## Exercise prompt:
Each record below is to be output unchanged, and any picture is to be dropped.

## Raw data:

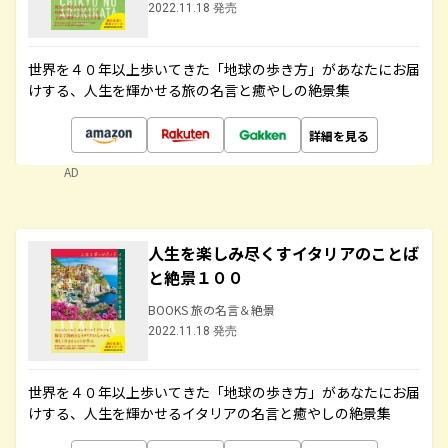
2022.11.18 発売
世界を４０年以上歩いてきた「地球の歩き方」があなたにお届
けする、人生を輝かせる旅の名言と癒やしの絶景集
詳細を見る
AD
人生を楽しみ尽くすイタリアのことば
と絶景１００
BOOKS 旅の名言＆絶景
2022.11.18 発売
世界を４０年以上歩いてきた「地球の歩き方」があなたにお届
けする、人生を輝かせるイタリアの名言と癒やしの絶景集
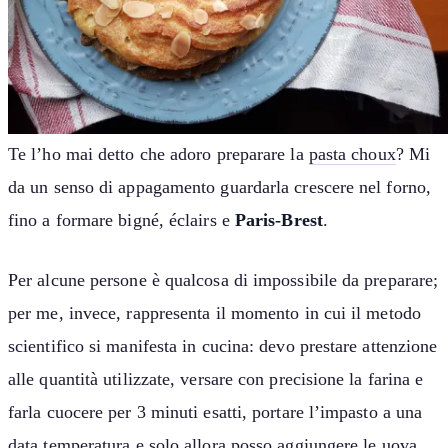
Te l’ho mai detto che adoro preparare la
pasta choux
? Mi
da un senso di appagamento guardarla crescere nel forno,
fino a formare bigné, éclairs e
Paris-Brest
.
Per alcune persone è qualcosa di impossibile da preparare;
per me, invece, rappresenta il momento in cui il metodo
scientifico si manifesta in cucina: devo prestare attenzione
alle quantità utilizzate, versare con precisione la farina e
farla cuocere per 3 minuti esatti, portare l’impasto a una
data temperatura e solo allora posso aggiungere le uova,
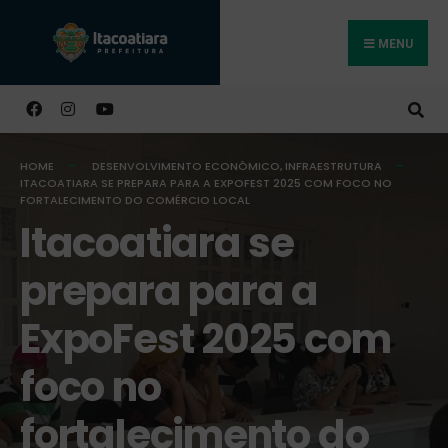
MENU
Buscar
HOME
DESENVOLVIMENTO ECONÔMICO
,
INFRAESTRUTURA
ITACOATIARA SE PREPARA PARA A EXPOFEST 2025 COM FOCO NO
FORTALECIMENTO DO COMÉRCIO LOCAL
Itacoatiara se
prepara para a
ExpoFest 2025 com
foco no
fortalecimento do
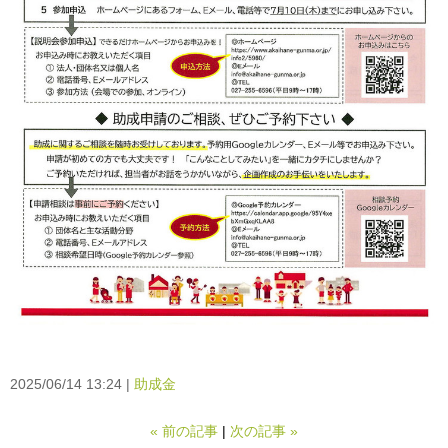
2025/06/14 13:24
助成金
«
前の記事
次の記事
»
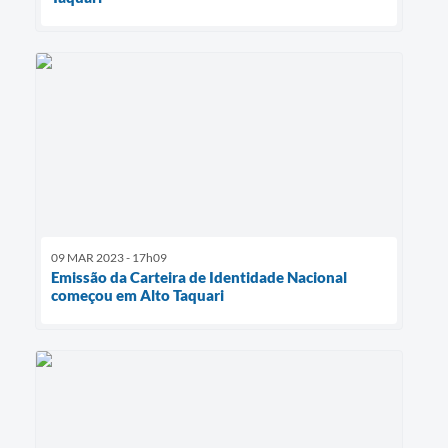
09 MAR 2023 - 17h09
Emissão da Carteira de Identidade Nacional
começou em Alto Taquari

## Response area:
2022.11.18 発売
世界を４０年以上歩いてきた「地球の歩き方」があなたにお届
けする、人生を輝かせる旅の名言と癒やしの絶景集
詳細を見る
AD
人生を楽しみ尽くすイタリアのことば
と絶景１００
BOOKS 旅の名言＆絶景
2022.11.18 発売
世界を４０年以上歩いてきた「地球の歩き方」があなたにお届
けする、人生を輝かせるイタリアの名言と癒やしの絶景集
Te l’ho mai detto che adoro preparare la
pasta choux
? Mi
da un senso di appagamento guardarla crescere nel forno,
fino a formare bigné, éclairs e
Paris-Brest
.
Per alcune persone è qualcosa di impossibile da preparare;
per me, invece, rappresenta il momento in cui il metodo
scientifico si manifesta in cucina: devo prestare attenzione
alle quantità utilizzate, versare con precisione la farina e
farla cuocere per 3 minuti esatti, portare l’impasto a una
data temperatura e solo allora posso aggiungere le uova,
MENU
Buscar
HOME
DESENVOLVIMENTO ECONÔMICO
,
INFRAESTRUTURA
ITACOATIARA SE PREPARA PARA A EXPOFEST 2025 COM FOCO NO
FORTALECIMENTO DO COMÉRCIO LOCAL
Itacoatiara se
prepara para a
ExpoFest 2025 com
foco no
fortalecimento do
2025/06/14 13:24
助成金
«
前の記事
次の記事
»
09 MAR 2023 - 17h09
Emissão da Carteira de Identidade Nacional
começou em Alto Taquari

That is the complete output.